▶ **Task statement**
Copy each of the records exactly; leave nothing out.

▶ **Dataset records**
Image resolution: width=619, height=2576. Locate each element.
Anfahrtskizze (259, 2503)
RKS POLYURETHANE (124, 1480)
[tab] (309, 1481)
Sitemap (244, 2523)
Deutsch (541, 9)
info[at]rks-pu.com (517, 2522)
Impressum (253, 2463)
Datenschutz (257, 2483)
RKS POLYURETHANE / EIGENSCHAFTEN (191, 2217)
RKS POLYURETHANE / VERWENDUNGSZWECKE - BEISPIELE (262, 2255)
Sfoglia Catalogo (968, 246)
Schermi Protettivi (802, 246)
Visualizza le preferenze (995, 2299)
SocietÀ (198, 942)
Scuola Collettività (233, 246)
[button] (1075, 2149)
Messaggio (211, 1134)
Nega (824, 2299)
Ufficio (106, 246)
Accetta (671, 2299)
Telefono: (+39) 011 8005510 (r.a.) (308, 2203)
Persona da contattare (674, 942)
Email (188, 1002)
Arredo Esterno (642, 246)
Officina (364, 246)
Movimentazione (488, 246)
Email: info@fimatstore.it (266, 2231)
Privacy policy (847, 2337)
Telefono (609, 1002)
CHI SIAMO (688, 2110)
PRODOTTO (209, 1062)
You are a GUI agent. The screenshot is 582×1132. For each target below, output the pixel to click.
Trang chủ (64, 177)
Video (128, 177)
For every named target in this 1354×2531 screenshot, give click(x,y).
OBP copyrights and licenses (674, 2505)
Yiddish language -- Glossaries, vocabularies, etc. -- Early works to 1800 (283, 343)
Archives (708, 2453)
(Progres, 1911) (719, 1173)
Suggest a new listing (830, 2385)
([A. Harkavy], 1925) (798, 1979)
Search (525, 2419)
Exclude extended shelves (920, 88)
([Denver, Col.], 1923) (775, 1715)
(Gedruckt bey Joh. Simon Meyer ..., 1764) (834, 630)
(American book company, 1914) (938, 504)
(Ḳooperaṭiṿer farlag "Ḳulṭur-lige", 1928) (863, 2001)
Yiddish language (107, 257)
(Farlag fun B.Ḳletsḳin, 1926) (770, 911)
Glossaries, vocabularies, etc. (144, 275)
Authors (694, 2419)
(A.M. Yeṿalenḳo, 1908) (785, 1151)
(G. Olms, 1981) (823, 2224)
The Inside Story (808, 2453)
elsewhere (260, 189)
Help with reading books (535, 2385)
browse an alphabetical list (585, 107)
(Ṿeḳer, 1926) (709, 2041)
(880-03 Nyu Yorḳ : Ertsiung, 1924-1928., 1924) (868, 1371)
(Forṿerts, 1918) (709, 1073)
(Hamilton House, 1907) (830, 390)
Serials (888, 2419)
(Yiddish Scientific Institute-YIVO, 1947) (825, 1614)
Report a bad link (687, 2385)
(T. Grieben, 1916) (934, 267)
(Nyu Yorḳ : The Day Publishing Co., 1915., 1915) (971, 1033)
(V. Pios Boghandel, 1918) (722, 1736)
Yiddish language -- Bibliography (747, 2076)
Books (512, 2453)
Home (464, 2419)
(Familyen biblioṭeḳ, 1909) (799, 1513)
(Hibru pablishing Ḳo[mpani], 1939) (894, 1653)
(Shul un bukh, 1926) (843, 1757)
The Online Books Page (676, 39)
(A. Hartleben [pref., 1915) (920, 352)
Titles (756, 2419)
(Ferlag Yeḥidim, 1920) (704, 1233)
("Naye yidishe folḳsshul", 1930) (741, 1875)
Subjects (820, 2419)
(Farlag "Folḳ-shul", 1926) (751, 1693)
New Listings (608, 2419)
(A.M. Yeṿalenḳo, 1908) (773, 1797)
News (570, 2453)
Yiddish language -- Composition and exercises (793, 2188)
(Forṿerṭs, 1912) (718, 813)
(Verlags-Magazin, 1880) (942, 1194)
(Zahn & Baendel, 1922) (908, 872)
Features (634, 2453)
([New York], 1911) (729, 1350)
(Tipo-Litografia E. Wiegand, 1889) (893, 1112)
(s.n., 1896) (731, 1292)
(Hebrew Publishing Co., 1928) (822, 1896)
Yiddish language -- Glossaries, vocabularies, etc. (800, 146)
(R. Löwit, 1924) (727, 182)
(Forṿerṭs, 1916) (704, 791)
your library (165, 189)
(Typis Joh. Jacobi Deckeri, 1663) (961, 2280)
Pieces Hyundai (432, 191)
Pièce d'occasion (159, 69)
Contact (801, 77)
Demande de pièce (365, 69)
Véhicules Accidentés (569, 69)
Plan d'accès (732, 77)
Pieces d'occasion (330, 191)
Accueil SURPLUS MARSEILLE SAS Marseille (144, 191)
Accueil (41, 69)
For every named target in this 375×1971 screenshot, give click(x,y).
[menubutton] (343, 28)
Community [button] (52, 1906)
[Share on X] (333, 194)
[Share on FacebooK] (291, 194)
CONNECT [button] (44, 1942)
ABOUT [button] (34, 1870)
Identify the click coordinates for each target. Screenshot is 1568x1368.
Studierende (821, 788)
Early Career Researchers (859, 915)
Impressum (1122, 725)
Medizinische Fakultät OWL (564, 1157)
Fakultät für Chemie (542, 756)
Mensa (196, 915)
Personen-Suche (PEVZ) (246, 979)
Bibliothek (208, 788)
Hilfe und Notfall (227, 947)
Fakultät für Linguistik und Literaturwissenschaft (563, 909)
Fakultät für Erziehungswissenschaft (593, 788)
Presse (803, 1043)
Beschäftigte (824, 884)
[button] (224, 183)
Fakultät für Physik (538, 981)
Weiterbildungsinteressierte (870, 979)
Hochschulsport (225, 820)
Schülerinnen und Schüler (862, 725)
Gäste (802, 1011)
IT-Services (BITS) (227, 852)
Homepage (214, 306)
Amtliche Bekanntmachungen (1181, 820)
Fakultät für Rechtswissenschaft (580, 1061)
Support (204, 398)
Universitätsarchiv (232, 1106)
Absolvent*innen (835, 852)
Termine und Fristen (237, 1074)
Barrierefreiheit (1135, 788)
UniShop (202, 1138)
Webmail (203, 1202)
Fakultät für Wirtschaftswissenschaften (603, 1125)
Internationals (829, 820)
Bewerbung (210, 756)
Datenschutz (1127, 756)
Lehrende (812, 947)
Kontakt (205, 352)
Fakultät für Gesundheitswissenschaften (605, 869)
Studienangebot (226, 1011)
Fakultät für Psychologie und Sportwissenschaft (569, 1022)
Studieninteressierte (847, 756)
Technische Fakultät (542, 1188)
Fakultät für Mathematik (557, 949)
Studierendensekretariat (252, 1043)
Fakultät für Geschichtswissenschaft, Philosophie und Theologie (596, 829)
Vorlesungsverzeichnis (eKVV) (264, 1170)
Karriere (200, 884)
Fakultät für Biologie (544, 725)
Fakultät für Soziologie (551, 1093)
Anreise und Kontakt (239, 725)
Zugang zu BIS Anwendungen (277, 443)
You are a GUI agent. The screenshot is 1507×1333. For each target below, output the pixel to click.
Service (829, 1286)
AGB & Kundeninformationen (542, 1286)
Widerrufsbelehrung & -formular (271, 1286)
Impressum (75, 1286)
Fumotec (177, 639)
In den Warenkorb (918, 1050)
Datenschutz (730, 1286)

▶ **Written answer**
Image resolution: width=619, height=2576. Locate each element.
Anfahrtskizze (259, 2503)
RKS POLYURETHANE (124, 1480)
[tab] (309, 1481)
Sitemap (244, 2523)
Deutsch (541, 9)
info[at]rks-pu.com (517, 2522)
Impressum (253, 2463)
Datenschutz (257, 2483)
RKS POLYURETHANE / EIGENSCHAFTEN (191, 2217)
RKS POLYURETHANE / VERWENDUNGSZWECKE - BEISPIELE (262, 2255)
Sfoglia Catalogo (968, 246)
Schermi Protettivi (802, 246)
Visualizza le preferenze (995, 2299)
SocietÀ (198, 942)
Scuola Collettività (233, 246)
[button] (1075, 2149)
Messaggio (211, 1134)
Nega (824, 2299)
Ufficio (106, 246)
Accetta (671, 2299)
Telefono: (+39) 011 8005510 (r.a.) (308, 2203)
Persona da contattare (674, 942)
Email (188, 1002)
Arredo Esterno (642, 246)
Officina (364, 246)
Movimentazione (488, 246)
Email: info@fimatstore.it (266, 2231)
Privacy policy (847, 2337)
Telefono (609, 1002)
CHI SIAMO (688, 2110)
PRODOTTO (209, 1062)
You are a GUI agent. The screenshot is 582×1132. For each target below, output the pixel to click.
Trang chủ (64, 177)
Video (128, 177)
For every named target in this 1354×2531 screenshot, give click(x,y).
OBP copyrights and licenses (674, 2505)
Yiddish language -- Glossaries, vocabularies, etc. -- Early works to 1800 (283, 343)
Archives (708, 2453)
(Progres, 1911) (719, 1173)
Suggest a new listing (830, 2385)
([A. Harkavy], 1925) (798, 1979)
Search (525, 2419)
Exclude extended shelves (920, 88)
([Denver, Col.], 1923) (775, 1715)
(Gedruckt bey Joh. Simon Meyer ..., 1764) (834, 630)
(American book company, 1914) (938, 504)
(Ḳooperaṭiṿer farlag "Ḳulṭur-lige", 1928) (863, 2001)
Yiddish language (107, 257)
(Farlag fun B.Ḳletsḳin, 1926) (770, 911)
Glossaries, vocabularies, etc. (144, 275)
Authors (694, 2419)
(A.M. Yeṿalenḳo, 1908) (785, 1151)
(G. Olms, 1981) (823, 2224)
The Inside Story (808, 2453)
elsewhere (260, 189)
Help with reading books (535, 2385)
browse an alphabetical list (585, 107)
(Ṿeḳer, 1926) (709, 2041)
(880-03 Nyu Yorḳ : Ertsiung, 1924-1928., 1924) (868, 1371)
(Forṿerts, 1918) (709, 1073)
(Hamilton House, 1907) (830, 390)
Serials (888, 2419)
(Yiddish Scientific Institute-YIVO, 1947) (825, 1614)
Report a bad link (687, 2385)
(T. Grieben, 1916) (934, 267)
(Nyu Yorḳ : The Day Publishing Co., 1915., 1915) (971, 1033)
(V. Pios Boghandel, 1918) (722, 1736)
Yiddish language -- Bibliography (747, 2076)
Books (512, 2453)
Home (464, 2419)
(Familyen biblioṭeḳ, 1909) (799, 1513)
(Hibru pablishing Ḳo[mpani], 1939) (894, 1653)
(Shul un bukh, 1926) (843, 1757)
The Online Books Page (676, 39)
(A. Hartleben [pref., 1915) (920, 352)
Titles (756, 2419)
(Ferlag Yeḥidim, 1920) (704, 1233)
("Naye yidishe folḳsshul", 1930) (741, 1875)
Subjects (820, 2419)
(Farlag "Folḳ-shul", 1926) (751, 1693)
New Listings (608, 2419)
(A.M. Yeṿalenḳo, 1908) (773, 1797)
News (570, 2453)
Yiddish language -- Composition and exercises (793, 2188)
(Forṿerṭs, 1912) (718, 813)
(Verlags-Magazin, 1880) (942, 1194)
(Zahn & Baendel, 1922) (908, 872)
Features (634, 2453)
([New York], 1911) (729, 1350)
(Tipo-Litografia E. Wiegand, 1889) (893, 1112)
(s.n., 1896) (731, 1292)
(Hebrew Publishing Co., 1928) (822, 1896)
Yiddish language -- Glossaries, vocabularies, etc. (800, 146)
(R. Löwit, 1924) (727, 182)
(Forṿerṭs, 1916) (704, 791)
your library (165, 189)
(Typis Joh. Jacobi Deckeri, 1663) (961, 2280)
Pieces Hyundai (432, 191)
Pièce d'occasion (159, 69)
Contact (801, 77)
Demande de pièce (365, 69)
Véhicules Accidentés (569, 69)
Plan d'accès (732, 77)
Pieces d'occasion (330, 191)
Accueil SURPLUS MARSEILLE SAS Marseille (144, 191)
Accueil (41, 69)
For every named target in this 375×1971 screenshot, give click(x,y).
[menubutton] (343, 28)
Community [button] (52, 1906)
[Share on X] (333, 194)
[Share on FacebooK] (291, 194)
CONNECT [button] (44, 1942)
ABOUT [button] (34, 1870)
Identify the click coordinates for each target. Screenshot is 1568x1368.
Studierende (821, 788)
Early Career Researchers (859, 915)
Impressum (1122, 725)
Medizinische Fakultät OWL (564, 1157)
Fakultät für Chemie (542, 756)
Mensa (196, 915)
Personen-Suche (PEVZ) (246, 979)
Bibliothek (208, 788)
Hilfe und Notfall (227, 947)
Fakultät für Linguistik und Literaturwissenschaft (563, 909)
Fakultät für Erziehungswissenschaft (593, 788)
Presse (803, 1043)
Beschäftigte (824, 884)
[button] (224, 183)
Fakultät für Physik (538, 981)
Weiterbildungsinteressierte (870, 979)
Hochschulsport (225, 820)
Schülerinnen und Schüler (862, 725)
Gäste (802, 1011)
IT-Services (BITS) (227, 852)
Homepage (214, 306)
Amtliche Bekanntmachungen (1181, 820)
Fakultät für Rechtswissenschaft (580, 1061)
Support (204, 398)
Universitätsarchiv (232, 1106)
Absolvent*innen (835, 852)
Termine und Fristen (237, 1074)
Barrierefreiheit (1135, 788)
UniShop (202, 1138)
Webmail (203, 1202)
Fakultät für Wirtschaftswissenschaften (603, 1125)
Internationals (829, 820)
Bewerbung (210, 756)
Datenschutz (1127, 756)
Lehrende (812, 947)
Kontakt (205, 352)
Fakultät für Gesundheitswissenschaften (605, 869)
Studienangebot (226, 1011)
Fakultät für Psychologie und Sportwissenschaft (569, 1022)
Studieninteressierte (847, 756)
Technische Fakultät (542, 1188)
Fakultät für Mathematik (557, 949)
Studierendensekretariat (252, 1043)
Fakultät für Geschichtswissenschaft, Philosophie und Theologie (596, 829)
Vorlesungsverzeichnis (eKVV) (264, 1170)
Karriere (200, 884)
Fakultät für Biologie (544, 725)
Fakultät für Soziologie (551, 1093)
Anreise und Kontakt (239, 725)
Zugang zu BIS Anwendungen (277, 443)
You are a GUI agent. The screenshot is 1507×1333. For each target below, output the pixel to click.
Service (829, 1286)
AGB & Kundeninformationen (542, 1286)
Widerrufsbelehrung & -formular (271, 1286)
Impressum (75, 1286)
Fumotec (177, 639)
In den Warenkorb (918, 1050)
Datenschutz (730, 1286)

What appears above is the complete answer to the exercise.